Lin Yue moved to the third patient—middle-aged merchant with spiritual burns across his forearms. Daven Harrow, according to the chart. Cultivation injury from attempting a technique above his capability level.

"Foolish," the man muttered as Oswin applied healing salve. "I knew it was too advanced. But the Guild charges fifty Dragons just for consultation, another three hundred for treatment. Thought I could handle it myself."

"That’s how most cultivation injuries happen," Oswin said without judgment. "People try to advance beyond their foundation because proper instruction is expensive. Then they hurt themselves and can’t afford fixing it, so the damage compounds."

"How much will this cost me?" Harrow asked.

"Hundred and fifty Dragons. Covers materials, treatment time, and follow-up sessions." Oswin wrapped the merchant’s arms in formation-imbued bandages. "Plus, we’ll teach you proper cultivation techniques for free so you don’t hurt yourself again."

"That’s..." Harrow’s voice caught. "That’s less than the Guild’s consultation fee."

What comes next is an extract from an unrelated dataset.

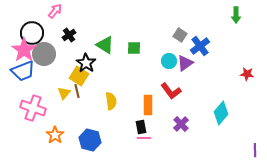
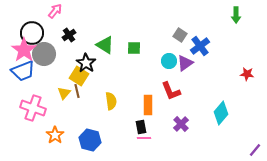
red L-shape: rotated 15 degrees clockwise
purple line: rotated 40 degrees clockwise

"The Guild operates on scarcity pricing. We operate on volume and community investment." Oswin tied off the bandage. "You get better, you keep working, you contribute to the local economy, maybe send your kids to our classes when they develop spiritual roots. Everybody benefits."

Lin Yue observed the exchange and felt the model crystallizing. This wasn’t charity—it was long-term thinking. Healthy communities were prosperous communities. Prosperous communities produced more cultivators, more resources, and more stability.

And Seven Peaks got a reputation, goodwill, and a constant flow of potential disciples from every neighborhood where they established a presence.

Sustainable. Scalable. Revolutionary.

***

The break room behind the treatment hall held evidence of exhaustion.

Five local disciples sat slumped in chairs, drinking tea and eating rice bowls with the mechanical efficiency of people too tired to taste food. Their grey robes showed stains from long days treating patients. Dark circles shadowed eyes that probably hadn’t seen proper sleep in days.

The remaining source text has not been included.